- Work to be completed -
Here are some records; copy every line that holds the word "atleta".

[Data excerpts]
-- -- --
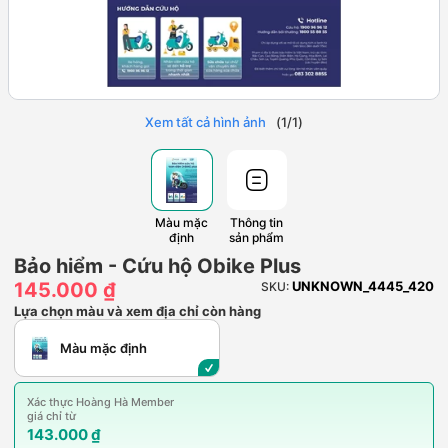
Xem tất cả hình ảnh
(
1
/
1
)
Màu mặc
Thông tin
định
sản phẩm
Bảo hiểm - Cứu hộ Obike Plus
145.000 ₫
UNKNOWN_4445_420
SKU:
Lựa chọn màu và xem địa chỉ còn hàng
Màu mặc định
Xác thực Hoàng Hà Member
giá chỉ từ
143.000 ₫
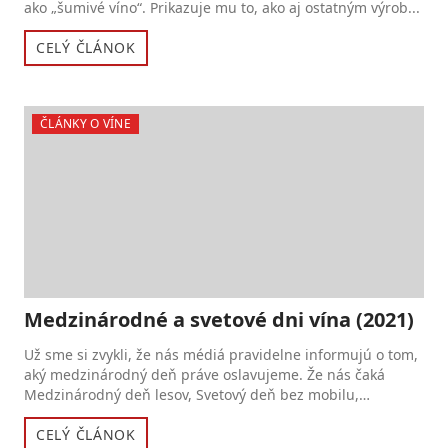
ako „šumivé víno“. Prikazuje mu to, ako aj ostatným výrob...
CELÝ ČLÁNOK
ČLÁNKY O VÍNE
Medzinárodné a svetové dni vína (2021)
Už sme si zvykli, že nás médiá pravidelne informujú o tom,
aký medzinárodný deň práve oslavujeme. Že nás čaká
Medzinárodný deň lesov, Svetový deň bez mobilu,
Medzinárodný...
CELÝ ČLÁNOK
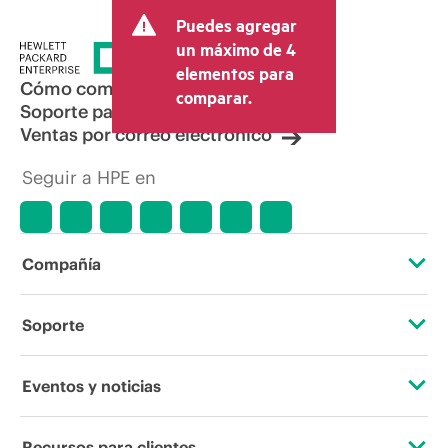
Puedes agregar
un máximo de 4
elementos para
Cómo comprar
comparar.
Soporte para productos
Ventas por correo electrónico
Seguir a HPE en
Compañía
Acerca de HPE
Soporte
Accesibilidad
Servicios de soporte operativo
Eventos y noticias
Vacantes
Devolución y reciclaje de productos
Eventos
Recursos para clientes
-- -- --
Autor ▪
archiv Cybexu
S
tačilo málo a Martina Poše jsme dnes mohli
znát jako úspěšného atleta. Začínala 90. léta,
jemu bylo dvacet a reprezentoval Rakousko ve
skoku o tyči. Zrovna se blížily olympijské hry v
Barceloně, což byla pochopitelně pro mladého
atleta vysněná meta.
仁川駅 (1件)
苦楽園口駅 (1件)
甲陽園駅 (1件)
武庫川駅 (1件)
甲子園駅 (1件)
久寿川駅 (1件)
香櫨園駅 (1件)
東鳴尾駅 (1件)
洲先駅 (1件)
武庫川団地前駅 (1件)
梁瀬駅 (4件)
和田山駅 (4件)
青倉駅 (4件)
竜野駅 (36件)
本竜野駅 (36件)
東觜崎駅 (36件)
-- -- --
- Output below -
znát jako úspěšného atleta. Začínala 90. léta,
atleta vysněná meta.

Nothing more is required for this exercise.